The Watchmaker’s Lathe

Essential to this project was the use of a precision Swiss-type watchmaker’s lathe – the most accurate machine tool available at the time. This type of lathe allows the operator to make exceptionally fine cuts while carefully holding even tiny cylindrical stock without destroying it in the process of machining. They are, by the way, still beautiful and useful machines today.

McLellan contacted his former colleagues and, from them, got a crash course in machining on the small scale. Then, borrowing a lathe, he got to work building his design.

The Prototype

McLellan’s micromotor was designed to be as simple as possible while still being functional. He imagined four iron posts mounted on a plate, with each post wrapped in ultrafine copper wire to form electrical coils. Then, a small, magnetized rotor would be placed between the posts. When current was then applied in sequence to the coils, the rotor would spin. Sounds simple enough, right?

McLellan’s micrometer model

The Microworld

Working with materials on this scale introduces some unique problems beyond just the machining – difficult though that is.

One of them is the question of material purity. At larger scales, contaminants or imperfections in the base material are easily dismissed and will cancel out to zero over a sufficient area. But at micron scales, a single grain of dust becomes a relative mountain.
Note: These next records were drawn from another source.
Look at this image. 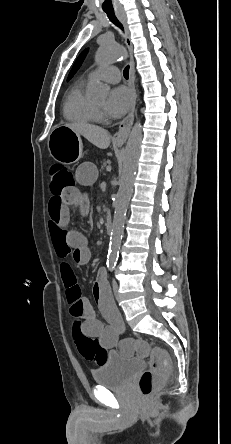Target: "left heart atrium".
Masks as SVG:
<instances>
[{"mask_svg": "<svg viewBox=\"0 0 231 444\" xmlns=\"http://www.w3.org/2000/svg\"><path fill=\"white\" fill-rule=\"evenodd\" d=\"M132 102V92L125 86H117L109 93L106 110L113 117H121L128 111Z\"/></svg>", "mask_w": 231, "mask_h": 444, "instance_id": "obj_1", "label": "left heart atrium"}]
</instances>
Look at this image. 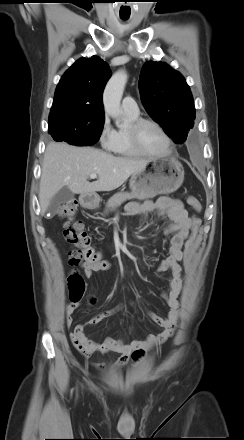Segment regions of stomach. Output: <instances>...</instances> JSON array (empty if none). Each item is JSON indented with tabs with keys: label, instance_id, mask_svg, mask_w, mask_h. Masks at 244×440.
I'll return each mask as SVG.
<instances>
[{
	"label": "stomach",
	"instance_id": "0dacf381",
	"mask_svg": "<svg viewBox=\"0 0 244 440\" xmlns=\"http://www.w3.org/2000/svg\"><path fill=\"white\" fill-rule=\"evenodd\" d=\"M184 168L173 157L149 160L146 166L134 173L129 181L131 191L137 195L156 196L175 192L183 183ZM84 204L94 207L96 199L84 201Z\"/></svg>",
	"mask_w": 244,
	"mask_h": 440
}]
</instances>
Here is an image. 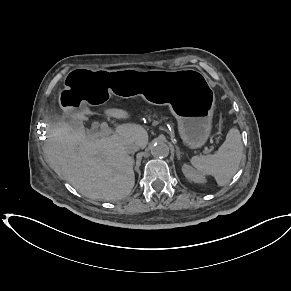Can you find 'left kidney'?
I'll use <instances>...</instances> for the list:
<instances>
[{"label":"left kidney","instance_id":"1","mask_svg":"<svg viewBox=\"0 0 291 291\" xmlns=\"http://www.w3.org/2000/svg\"><path fill=\"white\" fill-rule=\"evenodd\" d=\"M182 172L184 173L185 177L190 181L195 183H204L205 177L204 174L195 171L191 166L184 164L182 167Z\"/></svg>","mask_w":291,"mask_h":291}]
</instances>
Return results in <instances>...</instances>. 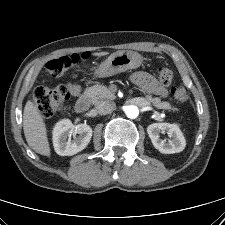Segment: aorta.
Here are the masks:
<instances>
[{"mask_svg": "<svg viewBox=\"0 0 225 225\" xmlns=\"http://www.w3.org/2000/svg\"><path fill=\"white\" fill-rule=\"evenodd\" d=\"M125 113L128 118L135 119L139 115V109L135 105H129L126 107Z\"/></svg>", "mask_w": 225, "mask_h": 225, "instance_id": "obj_1", "label": "aorta"}]
</instances>
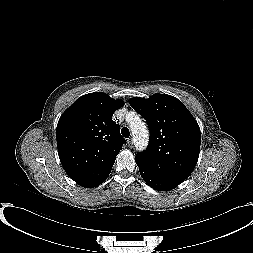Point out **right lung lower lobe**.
<instances>
[{
  "label": "right lung lower lobe",
  "instance_id": "right-lung-lower-lobe-1",
  "mask_svg": "<svg viewBox=\"0 0 253 253\" xmlns=\"http://www.w3.org/2000/svg\"><path fill=\"white\" fill-rule=\"evenodd\" d=\"M105 180V179H104ZM103 180V181H104ZM103 181H101L100 183H98V184H95L94 186H92V187H96V186H98V185H100ZM92 187H89V188H92Z\"/></svg>",
  "mask_w": 253,
  "mask_h": 253
}]
</instances>
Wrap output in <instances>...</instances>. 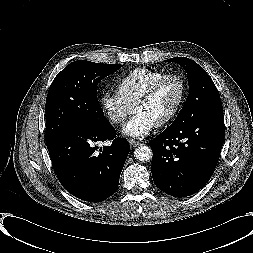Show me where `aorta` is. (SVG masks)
Here are the masks:
<instances>
[{
	"label": "aorta",
	"instance_id": "aorta-1",
	"mask_svg": "<svg viewBox=\"0 0 253 253\" xmlns=\"http://www.w3.org/2000/svg\"><path fill=\"white\" fill-rule=\"evenodd\" d=\"M152 150L150 147L141 145L138 148L135 149L134 151V156L136 157L137 160L141 162H147L150 159H152Z\"/></svg>",
	"mask_w": 253,
	"mask_h": 253
}]
</instances>
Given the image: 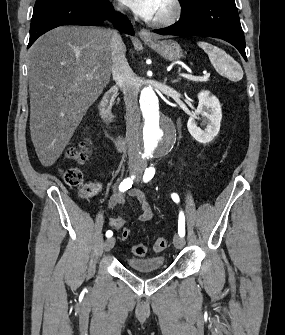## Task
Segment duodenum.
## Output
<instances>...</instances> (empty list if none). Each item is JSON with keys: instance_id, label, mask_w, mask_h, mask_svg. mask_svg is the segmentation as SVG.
<instances>
[{"instance_id": "410a0bca", "label": "duodenum", "mask_w": 285, "mask_h": 335, "mask_svg": "<svg viewBox=\"0 0 285 335\" xmlns=\"http://www.w3.org/2000/svg\"><path fill=\"white\" fill-rule=\"evenodd\" d=\"M116 94H117L116 86L110 88L105 93L98 107V115L103 128L106 130L108 136L110 137L114 145L119 150H122L124 149L125 146V140L116 131L115 120L112 114V105L116 97Z\"/></svg>"}]
</instances>
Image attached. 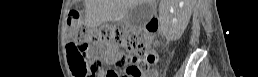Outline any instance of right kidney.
<instances>
[{"label": "right kidney", "mask_w": 258, "mask_h": 77, "mask_svg": "<svg viewBox=\"0 0 258 77\" xmlns=\"http://www.w3.org/2000/svg\"><path fill=\"white\" fill-rule=\"evenodd\" d=\"M180 2V5L183 4L184 0H179ZM173 5H168V4H164L161 6V9L164 10V11H172V15L169 16V19L171 20V24L169 25V39L171 40H176V39H179L185 28H186V24H181V23H178V20L176 18H174L175 16V11H174V8H172ZM171 7V8H170ZM192 10V8H191Z\"/></svg>", "instance_id": "obj_1"}]
</instances>
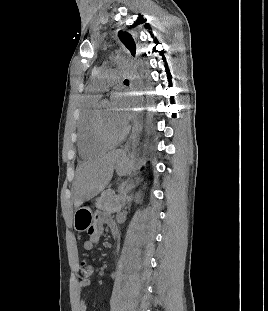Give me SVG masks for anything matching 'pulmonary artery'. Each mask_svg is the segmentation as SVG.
I'll return each instance as SVG.
<instances>
[{
  "mask_svg": "<svg viewBox=\"0 0 268 311\" xmlns=\"http://www.w3.org/2000/svg\"><path fill=\"white\" fill-rule=\"evenodd\" d=\"M126 77V72L122 70H112L104 72L96 77L90 86V90L97 95L114 83L121 82Z\"/></svg>",
  "mask_w": 268,
  "mask_h": 311,
  "instance_id": "1",
  "label": "pulmonary artery"
}]
</instances>
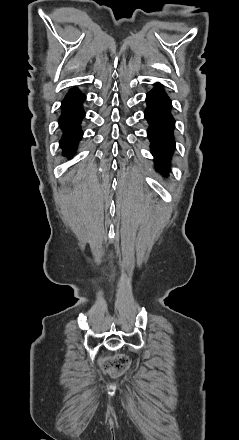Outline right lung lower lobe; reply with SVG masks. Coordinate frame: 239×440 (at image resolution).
Segmentation results:
<instances>
[{"label":"right lung lower lobe","mask_w":239,"mask_h":440,"mask_svg":"<svg viewBox=\"0 0 239 440\" xmlns=\"http://www.w3.org/2000/svg\"><path fill=\"white\" fill-rule=\"evenodd\" d=\"M86 96L74 88L70 90L62 101L61 116L59 117V126L62 130L60 147L63 155L71 157L75 153L79 141L82 138L80 123L85 115L82 107Z\"/></svg>","instance_id":"right-lung-lower-lobe-1"}]
</instances>
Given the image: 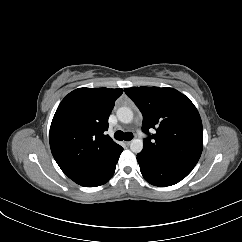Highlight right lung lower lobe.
<instances>
[{
	"label": "right lung lower lobe",
	"instance_id": "right-lung-lower-lobe-1",
	"mask_svg": "<svg viewBox=\"0 0 242 242\" xmlns=\"http://www.w3.org/2000/svg\"><path fill=\"white\" fill-rule=\"evenodd\" d=\"M122 151L123 148L120 145L115 146L97 157L92 164L70 179L84 187H96L105 184L113 176Z\"/></svg>",
	"mask_w": 242,
	"mask_h": 242
}]
</instances>
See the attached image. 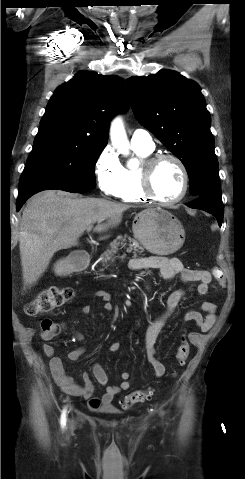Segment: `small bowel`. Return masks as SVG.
<instances>
[{
  "instance_id": "1",
  "label": "small bowel",
  "mask_w": 245,
  "mask_h": 479,
  "mask_svg": "<svg viewBox=\"0 0 245 479\" xmlns=\"http://www.w3.org/2000/svg\"><path fill=\"white\" fill-rule=\"evenodd\" d=\"M129 268L132 271H139L145 269H154L160 272L164 280H171L176 275H180L182 280L186 283L196 282L195 291L199 295H205L208 291V285L211 282V274L207 270L187 269L184 268L182 262L178 258L166 257H148V258H133L129 261ZM185 290H175L167 298L165 310L159 314L149 325L145 336V352L148 363L154 371L157 378L165 374L166 368L164 364L156 357V343L157 338L168 321V319L175 312L179 302L185 297ZM95 296L103 302L105 311H111L113 308L111 302V295L106 291H96ZM91 311L89 305L81 308V313L87 314ZM202 313H205L203 315ZM217 319L216 306L208 300H203L200 303L198 310L187 312L183 321L194 322L201 332H208L215 324ZM61 329L64 326L61 325ZM75 338L83 340V335L75 334ZM111 352H117L120 349L118 342H112L108 346ZM43 354L49 358V366L51 373L61 390L70 396L82 397L87 400V406L91 411H105L112 407L114 398L121 392L126 391L131 387L129 382L130 374L127 371H122L120 377L122 382L119 386L108 385V376L104 368L95 363L92 366V375L94 379L102 386H105V392L102 396L94 395V384L90 375L86 372L82 375L83 383H76L70 377L64 368L63 361L60 357L55 355L54 348L51 344H43ZM85 352L83 347L72 349L68 353V359L71 361L78 360Z\"/></svg>"
}]
</instances>
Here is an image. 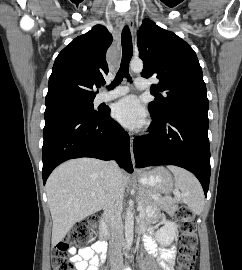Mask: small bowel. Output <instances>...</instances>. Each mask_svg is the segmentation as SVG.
I'll return each instance as SVG.
<instances>
[{"instance_id": "c3829d8e", "label": "small bowel", "mask_w": 242, "mask_h": 270, "mask_svg": "<svg viewBox=\"0 0 242 270\" xmlns=\"http://www.w3.org/2000/svg\"><path fill=\"white\" fill-rule=\"evenodd\" d=\"M149 216L153 219L157 218V214L154 211H151ZM103 245L102 242H96L89 247L80 248L77 253L75 249H71V253L74 254L73 261L76 270H99V265L102 262L101 254H103V252L101 249ZM145 245L150 252H156L157 246L151 237H145ZM160 257L163 270H175V250L162 249Z\"/></svg>"}]
</instances>
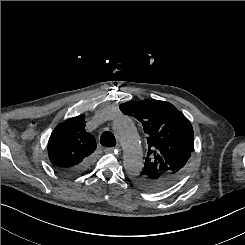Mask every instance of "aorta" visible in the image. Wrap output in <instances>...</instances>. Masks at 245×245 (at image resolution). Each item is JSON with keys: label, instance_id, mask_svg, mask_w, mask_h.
<instances>
[{"label": "aorta", "instance_id": "1", "mask_svg": "<svg viewBox=\"0 0 245 245\" xmlns=\"http://www.w3.org/2000/svg\"><path fill=\"white\" fill-rule=\"evenodd\" d=\"M113 131L123 149V164L128 173H138L142 169V147L137 129L131 119L125 116L113 122Z\"/></svg>", "mask_w": 245, "mask_h": 245}]
</instances>
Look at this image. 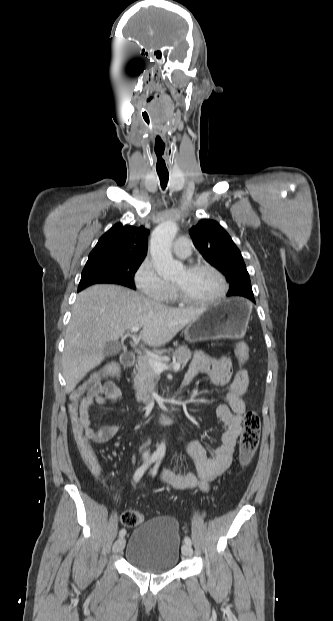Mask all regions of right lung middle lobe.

At this size, the effects of gravity decrease, while the effect of surface tension (van der Waals forces) becomes greater. The external environment works against the machinist in every way. A single breath of air becomes a hurricane, a heartbeat an earthquake. Vibration, thermal expansion, moisture – all of these factors become exponentially more difficult to control.

To this day we don’t know all the secrets of its manufacture. What is known is that in 1960, after 5 months of effort (!), William McLellan approached Dr. Feynman with his first prototype in a wooden box. Feynman, at first unimpressed, opened the box to find a microscope. And on the microscope was a slide, and on the slide, he saw this:

He pressed a button connected to a battery, and the rotor spun. Dr. Feynman was now much impressed and got out his checkbook on the spot. McLellan had won the prize, although he didn’t invent any new techniques in doing so, which was Richard Feynman’s hope. McLellan made ten prototypes which went to museums and private collectors. Today, the original at Caltech survives, the rest having vanished with the wind.

Oh, and the first challenge, about the Encyclopedia Britannica and the pinhead? Not claimed until 1984.

*Note that it’s the smallest motor made by humans. A single ATP molecule in a cell, which is a molecular motor, is 50,000 times smaller still. Mother Nature wins again.